The United Nation's food agency says it needs $70m to maintain helicopter relief flights for Pakistani earthquake survivors throughout the winter.
More than one million quake survivors rely on food aid
The World Food Programme described the quake as the toughest natural disaster it has ever handled.
Millions of people left homeless by the quake are dependant on food aid.
More than 73,000 people were killed in the earthquake eight weeks ago, and almost an equal number were seriously injured, Pakistani authorities say.
The WFP says it only has enough money to last through to January next year.

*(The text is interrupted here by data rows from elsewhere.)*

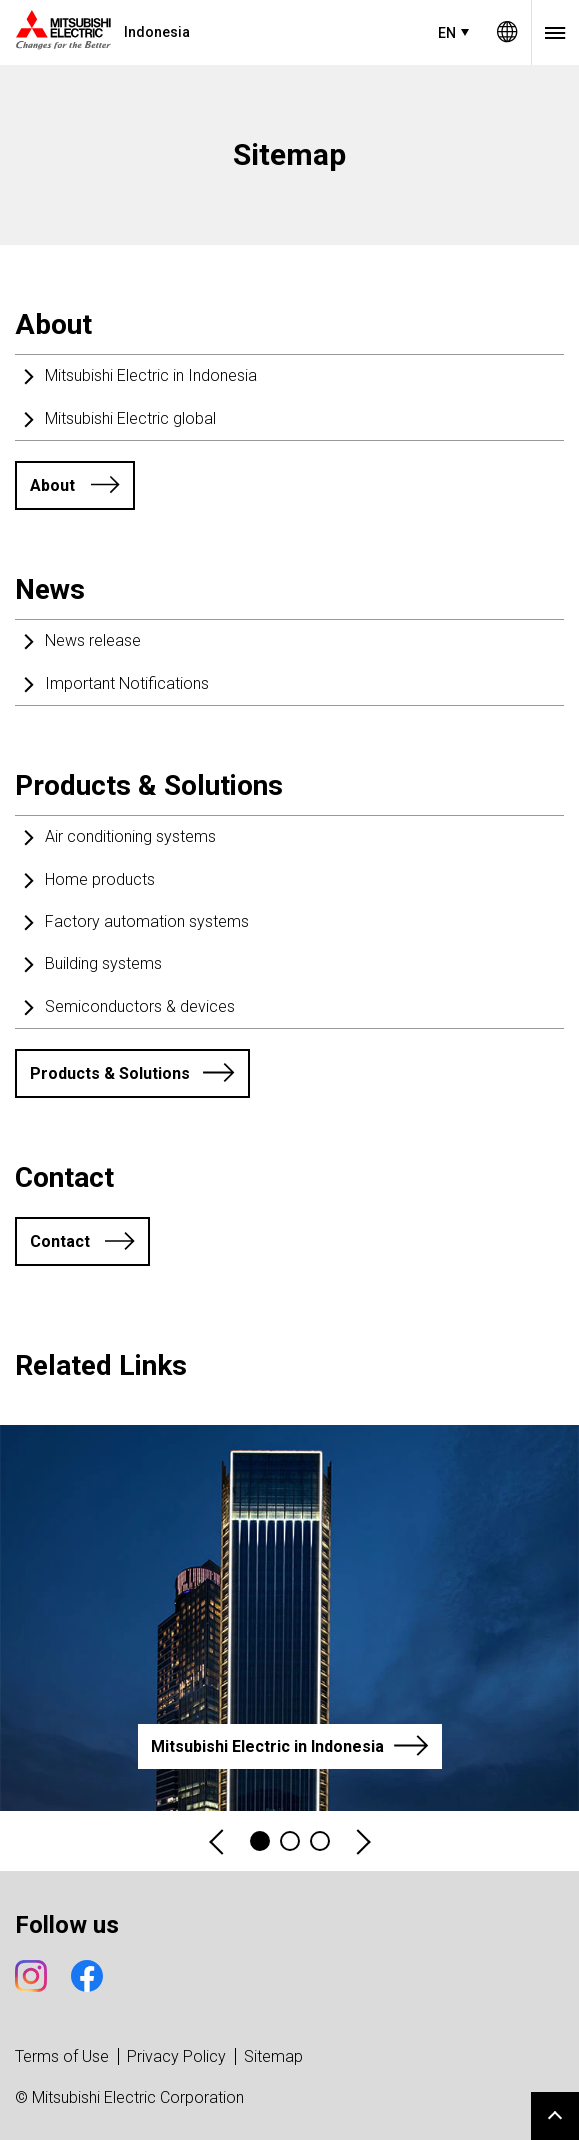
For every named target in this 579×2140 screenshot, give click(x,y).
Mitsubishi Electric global (130, 418)
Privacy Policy (176, 2056)
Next (362, 1841)
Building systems (103, 963)
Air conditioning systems (130, 836)
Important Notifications (127, 683)
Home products (100, 879)
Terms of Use (62, 2056)
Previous (218, 1841)
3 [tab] (320, 1841)
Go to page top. (555, 2116)
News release (93, 640)
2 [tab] (290, 1841)
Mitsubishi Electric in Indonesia (151, 375)
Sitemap (273, 2056)
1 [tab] (260, 1841)
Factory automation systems (147, 921)
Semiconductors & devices (140, 1006)
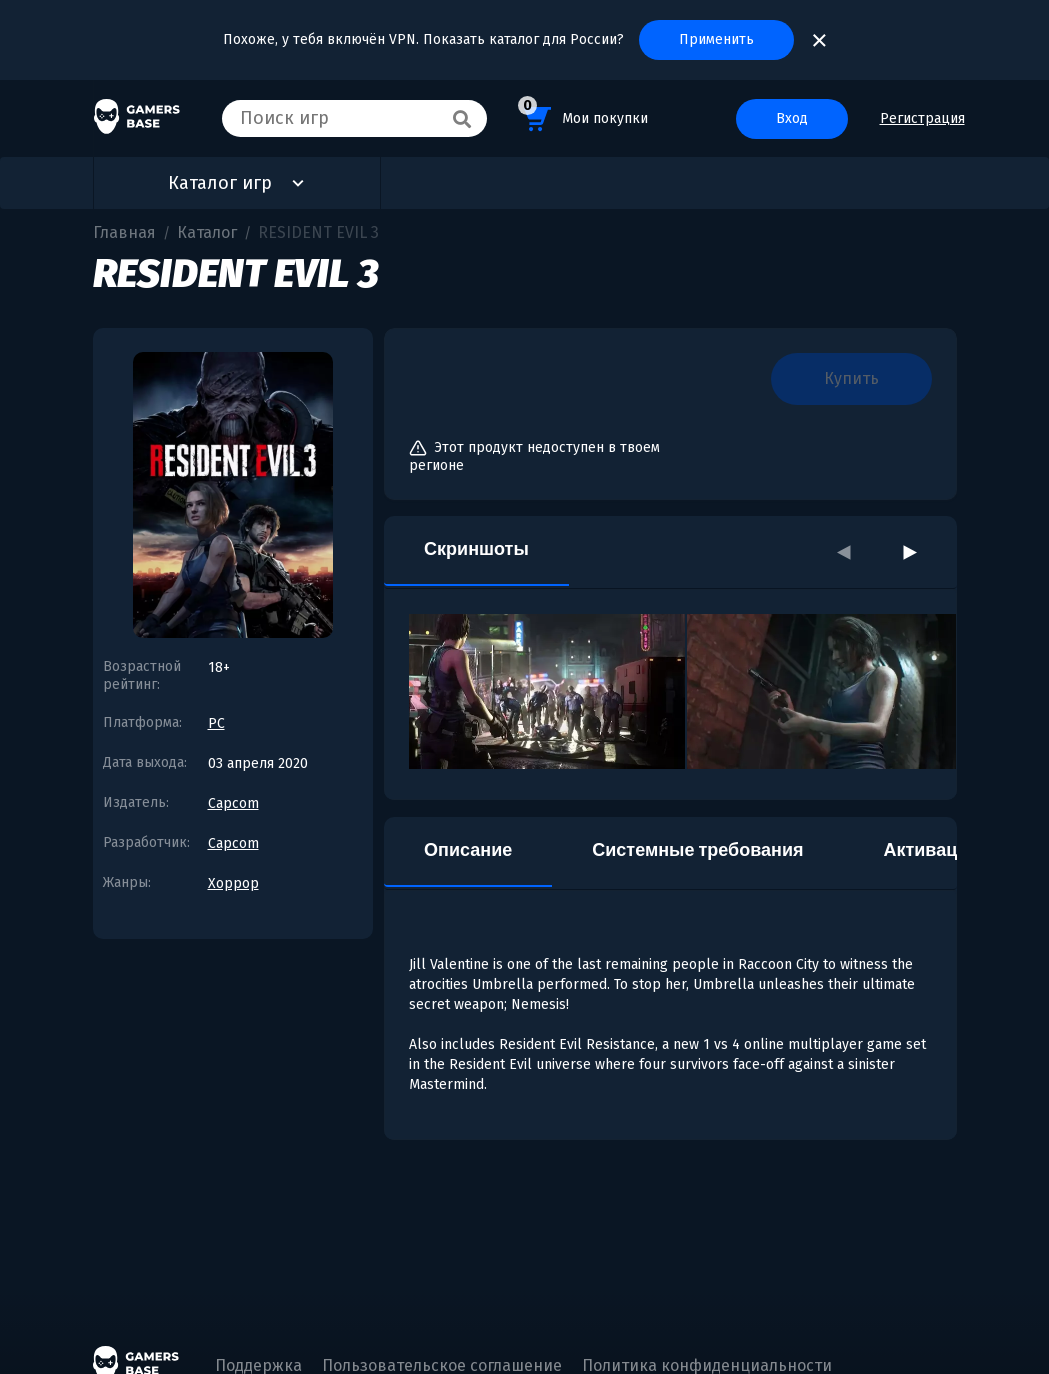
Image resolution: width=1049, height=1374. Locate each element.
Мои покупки (583, 115)
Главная (124, 232)
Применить (716, 39)
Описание (468, 850)
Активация (930, 850)
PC (216, 723)
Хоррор (233, 883)
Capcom (233, 803)
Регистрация (922, 118)
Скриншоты (476, 549)
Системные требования (697, 850)
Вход (792, 118)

"We need substantial help," executive director James Morris said. "The helicopters are critical, given the weather, the rugged terrain and our need to pre-position a huge amount of food in places throughout the affected area."
"We have never had a crisis where the use of helicopters was so critical," he added.

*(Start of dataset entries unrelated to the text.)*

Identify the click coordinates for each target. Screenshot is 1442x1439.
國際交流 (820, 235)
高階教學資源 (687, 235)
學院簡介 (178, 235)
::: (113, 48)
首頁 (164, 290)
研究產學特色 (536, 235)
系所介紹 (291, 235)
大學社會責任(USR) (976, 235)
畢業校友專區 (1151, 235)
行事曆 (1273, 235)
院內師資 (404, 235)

Many relief workers say that without a constant supply of food and warm clothes to people in the remote mountainous region, the sub-zero temperatures could result in a second cycle of deaths.

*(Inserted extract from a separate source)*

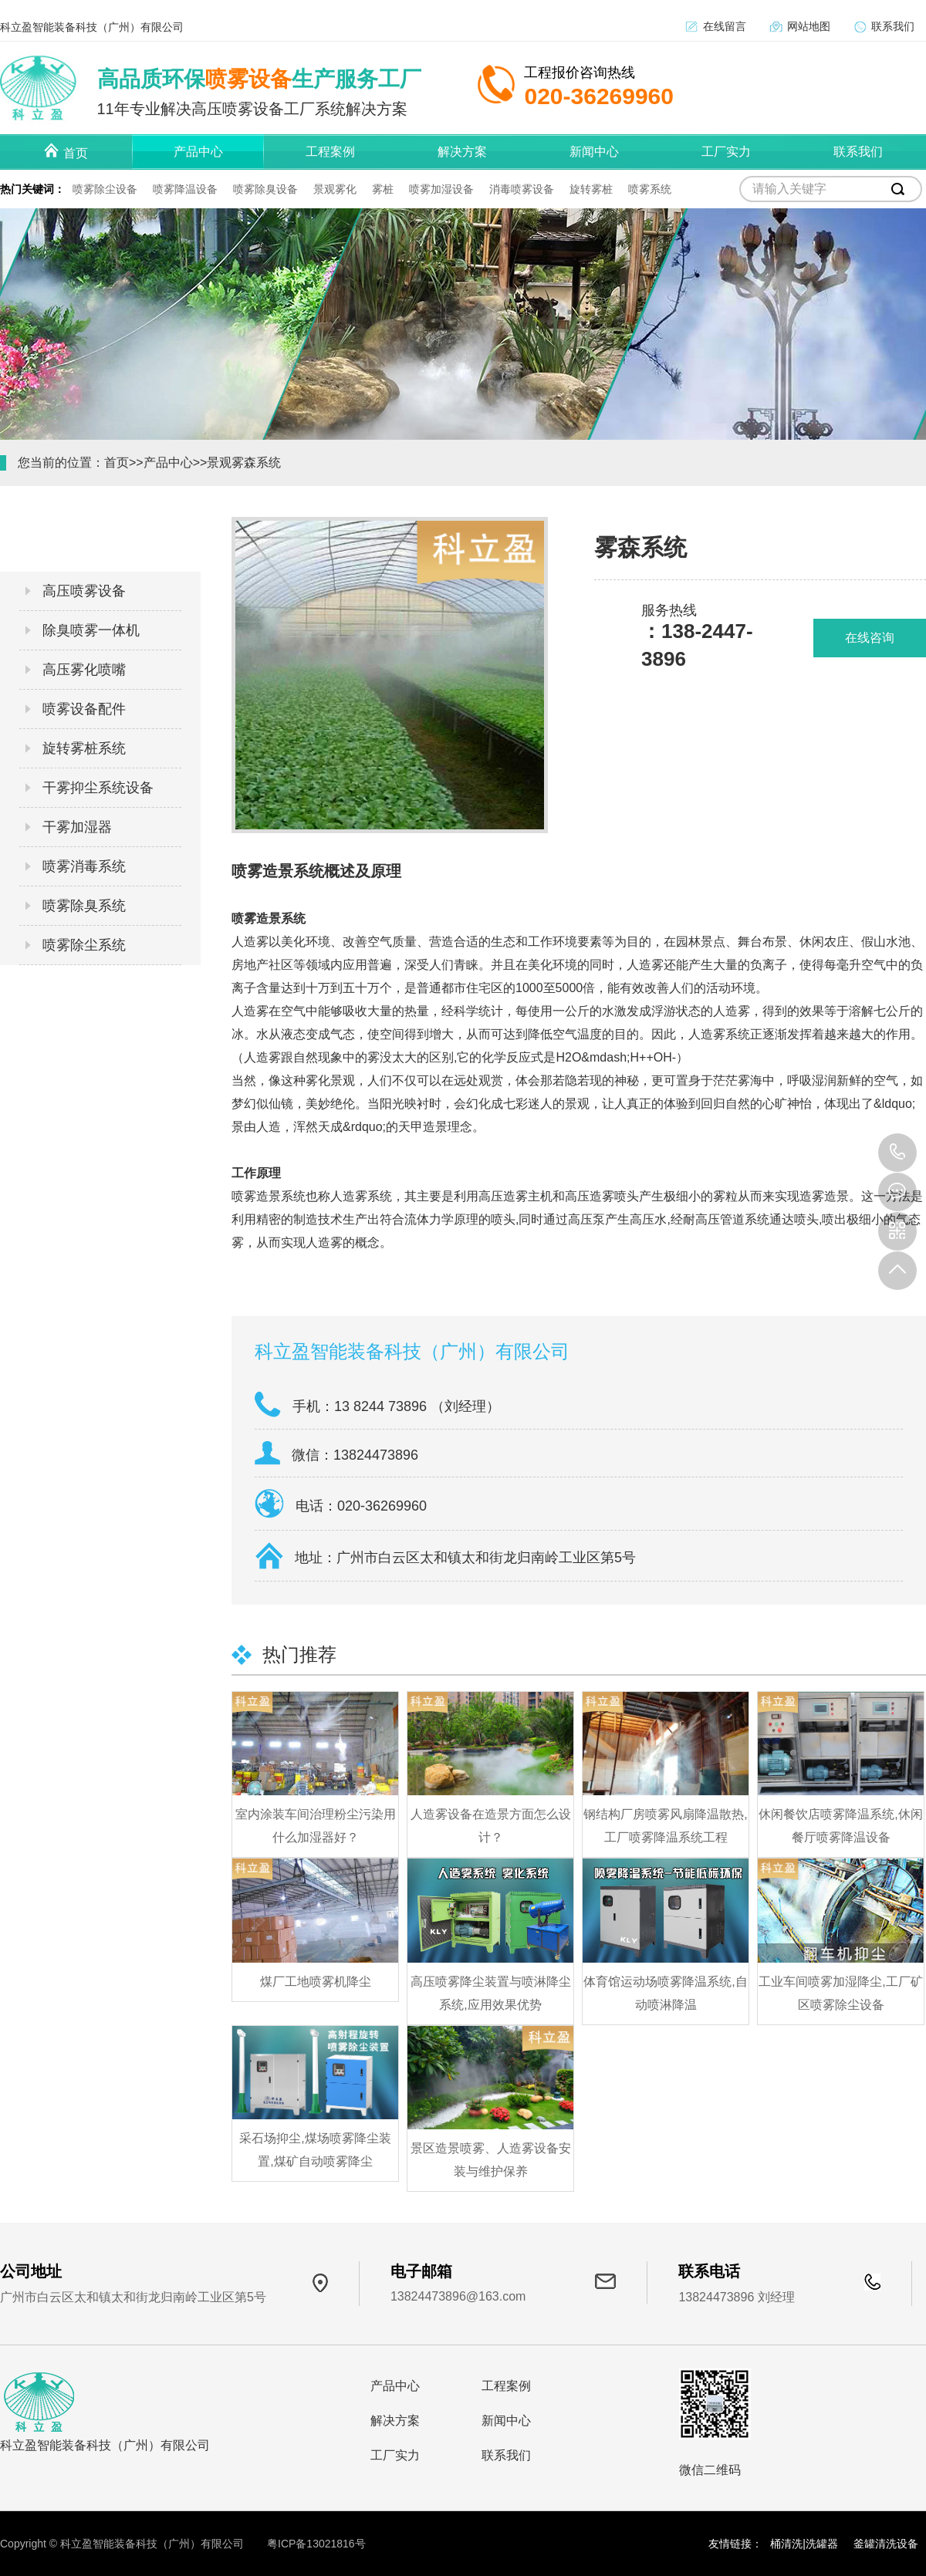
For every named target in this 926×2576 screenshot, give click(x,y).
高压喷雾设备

On Friday, senior aid officials in Pakistan warned that most of the tents handed out to survivors would not provide enough protection against the harsh Himalayan winter.
Relief organisations have long been appealing for 'winterised' tents designed to withstand the cold of a Himalayan winter.
Most of the tents given to survivors of the South Asia earthquake in October are not designed for winter conditions, a leading aid agency says.
The International Organisation for Migration (IOM) says the issue of shelter "is becoming more critical".